- [Provided data]:
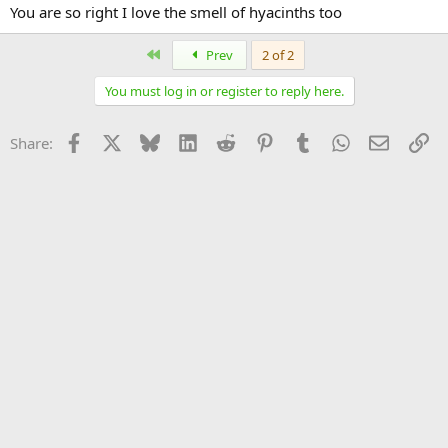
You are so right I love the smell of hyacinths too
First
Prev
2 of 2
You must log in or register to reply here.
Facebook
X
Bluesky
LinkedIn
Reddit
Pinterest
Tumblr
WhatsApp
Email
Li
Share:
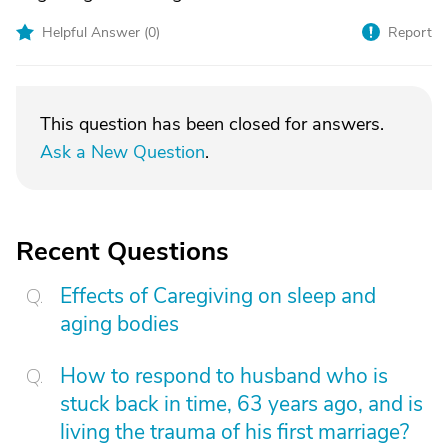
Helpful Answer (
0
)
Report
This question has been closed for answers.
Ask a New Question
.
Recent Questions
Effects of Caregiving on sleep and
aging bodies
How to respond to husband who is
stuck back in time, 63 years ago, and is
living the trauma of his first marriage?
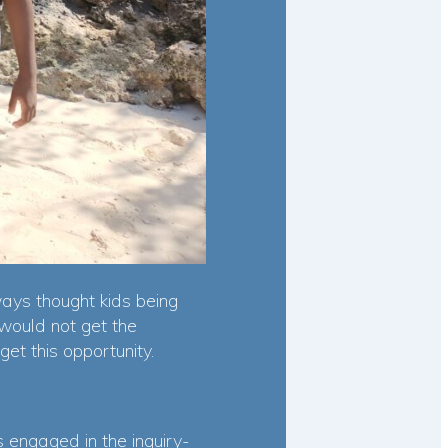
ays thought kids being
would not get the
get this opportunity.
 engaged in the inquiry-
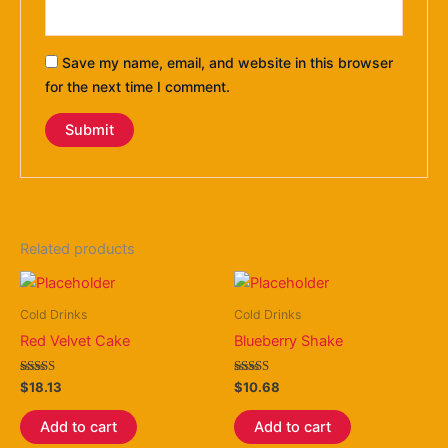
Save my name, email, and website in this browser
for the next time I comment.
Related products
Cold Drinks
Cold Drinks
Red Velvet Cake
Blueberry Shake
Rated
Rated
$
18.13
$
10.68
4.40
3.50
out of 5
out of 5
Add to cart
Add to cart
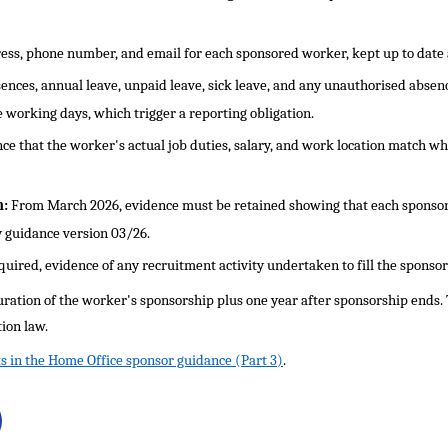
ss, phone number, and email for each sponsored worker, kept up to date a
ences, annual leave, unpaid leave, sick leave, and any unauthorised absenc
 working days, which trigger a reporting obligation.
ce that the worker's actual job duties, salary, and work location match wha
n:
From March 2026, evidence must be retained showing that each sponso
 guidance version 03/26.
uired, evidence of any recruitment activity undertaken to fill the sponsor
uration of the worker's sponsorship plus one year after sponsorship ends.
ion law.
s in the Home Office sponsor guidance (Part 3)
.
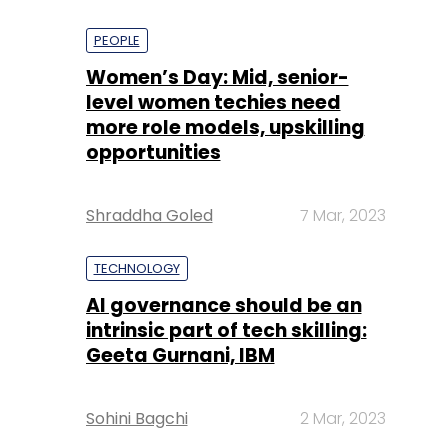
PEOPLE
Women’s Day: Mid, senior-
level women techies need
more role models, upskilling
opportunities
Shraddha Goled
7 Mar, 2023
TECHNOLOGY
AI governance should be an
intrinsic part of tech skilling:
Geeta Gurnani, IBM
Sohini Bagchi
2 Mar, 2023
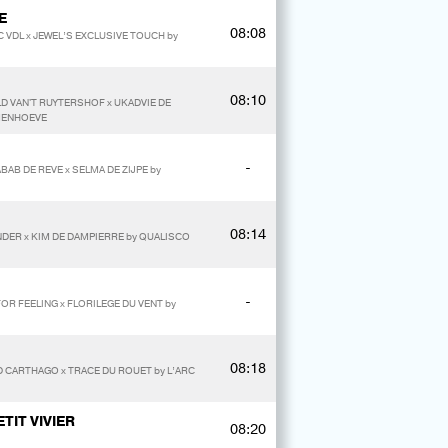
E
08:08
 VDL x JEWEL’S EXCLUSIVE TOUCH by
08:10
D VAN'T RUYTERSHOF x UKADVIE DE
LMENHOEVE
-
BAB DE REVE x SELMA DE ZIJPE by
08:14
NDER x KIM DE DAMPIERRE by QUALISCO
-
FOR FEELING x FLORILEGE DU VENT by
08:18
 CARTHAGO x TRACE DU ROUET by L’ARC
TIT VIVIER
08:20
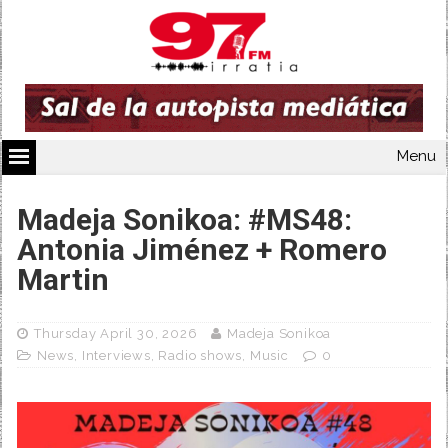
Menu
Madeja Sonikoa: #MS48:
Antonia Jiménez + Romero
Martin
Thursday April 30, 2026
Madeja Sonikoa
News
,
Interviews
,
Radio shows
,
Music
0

- [Task description]:
Exact repetition is the task: every line from the start of the data to the line with "working days, which", inclusive, and none after it, pictures omitted.

- [Answer section]:
You are so right I love the smell of hyacinths too
First
Prev
2 of 2
You must log in or register to reply here.
Facebook
X
Bluesky
LinkedIn
Reddit
Pinterest
Tumblr
WhatsApp
Email
Li
Share:
Helpful Answer (
0
)
Report
This question has been closed for answers.
Ask a New Question
.
Recent Questions
Effects of Caregiving on sleep and
aging bodies
How to respond to husband who is
stuck back in time, 63 years ago, and is
living the trauma of his first marriage?
ays thought kids being
would not get the
get this opportunity.
 engaged in the inquiry-
Save my name, email, and website in this browser
for the next time I comment.
Related products
Cold Drinks
Cold Drinks
Red Velvet Cake
Blueberry Shake
Rated
Rated
$
18.13
$
10.68
4.40
3.50
out of 5
out of 5
Add to cart
Add to cart
ss, phone number, and email for each sponsored worker, kept up to date a
ences, annual leave, unpaid leave, sick leave, and any unauthorised absenc
 working days, which trigger a reporting obligation.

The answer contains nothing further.